Before us we see an almost nude woman lying on a bed with a pink orchid tucked behind her left ear.    At the end of the bed, by the naked woman’s feet, we can just make out a small black cat.  In fact the inclusion of the small furry animal often had people naming the painting, Venus with a Cat.  The model for the painting was Victorine Meurent.  Victorine was also, besides being a famous model for painters,  an artist in her own right and one who exhibited a number of works at the prestigious Paris Salon.  Ironically in 1876, one of her paintings was included in the Salon’s juried exhibition (exhibitions at which the works of art are only displayed if selected by a jury) and the painting which Manet put forward for selection was rejected.

The subject of the oil on canvas painting caused a sensation.  So what shocked the critics?  Was it the nudity?  If that was the case, then why, as surely paintings of nudes were quite common at that time.   The problem was not the nudity but the fact that the critics believed the naked woman that Manet had depicted could be identified as a demi-mondaine.  These were ladies who had a reputation of enjoying an extravagant lifestyle of fine food and clothes, all of which had been achieved because of the steady income they made in cash and gifts from their various lovers.   In other words she was identified as a high-class prostitute and the Parisian public was very uncomfortable with the scale of prostitution in their city. 

Venus of Urbino by Titian

There can be no doubt that Manet’s inspiration for this painting came from Titian’s Venus of Urbino and Giorgione’s Sleeping (Dresden) Venus (see My Daily Art Display for Feb 15th).  Maybe Manet wanted to update and be more innovative with his “Olympia”.   Not all critics condemned his effort.  A few praised him for his “bold step into modernism”.  However there are differences in the way Manet has portrayed his woman in comparison with Titian’s Venus and it is these differences which led to the outcry.

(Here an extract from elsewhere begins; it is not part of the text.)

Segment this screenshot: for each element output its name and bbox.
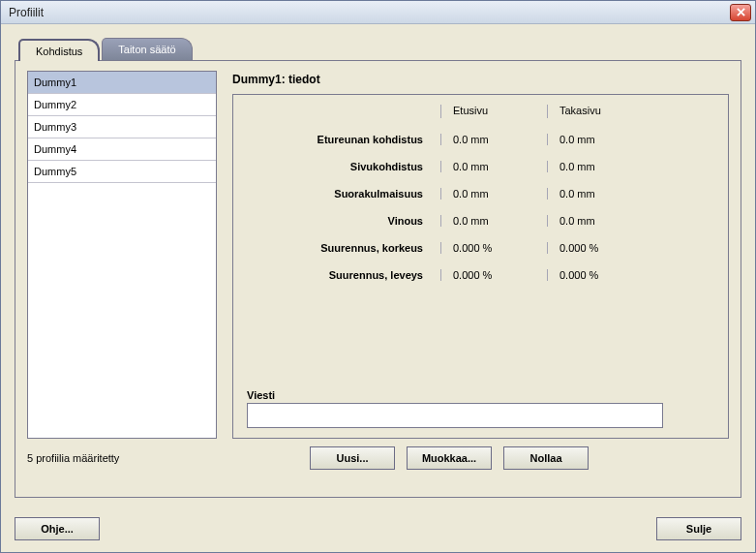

Sleeping (Dresden) Venus by Giorgione

The contention that Manet’s woman was merely a high class prostitute was brought about by the way she wore an orchid in her hair, her pearl earrings, her bracelet, and her expensive oriental shawl on which her body rests,  all of which gave rise to the belief that her wealth was gained from the “service” she offered her lovers.  Her skin is bright white in colour and there is a severe shift from light to shadow in this painting.  Look how she stares towards us with her black eyes.  This is not a demure gaze.  It is a challenging, contemptuous and provoking look, in some ways daring us to find fault with her appearance.  Her hand is placed over her vulva and in a way she is saying that this is only to be had by the men she chooses.  It is in some way a signal that she will choose who she will bed.  Around her neck she wears a narrow black ribbon which when contrasted with the paleness of her neck adds sensuality to her pose.  Her upswept hair held in place by the orchid adds to the eroticism.  Her slipper is half on and half off her foot in a slovenly fashion. 

Her black servant, Laure, stands by her side.  She is attired in the typical fashion servants of a courtesan would dress.  She is holding a bouquet of flowers which the naked woman seems to ignore.  They are probably a gift from a lover who may have just arrived.   Maybe her eyes are not on us but on the door through which her lover is about to emerge.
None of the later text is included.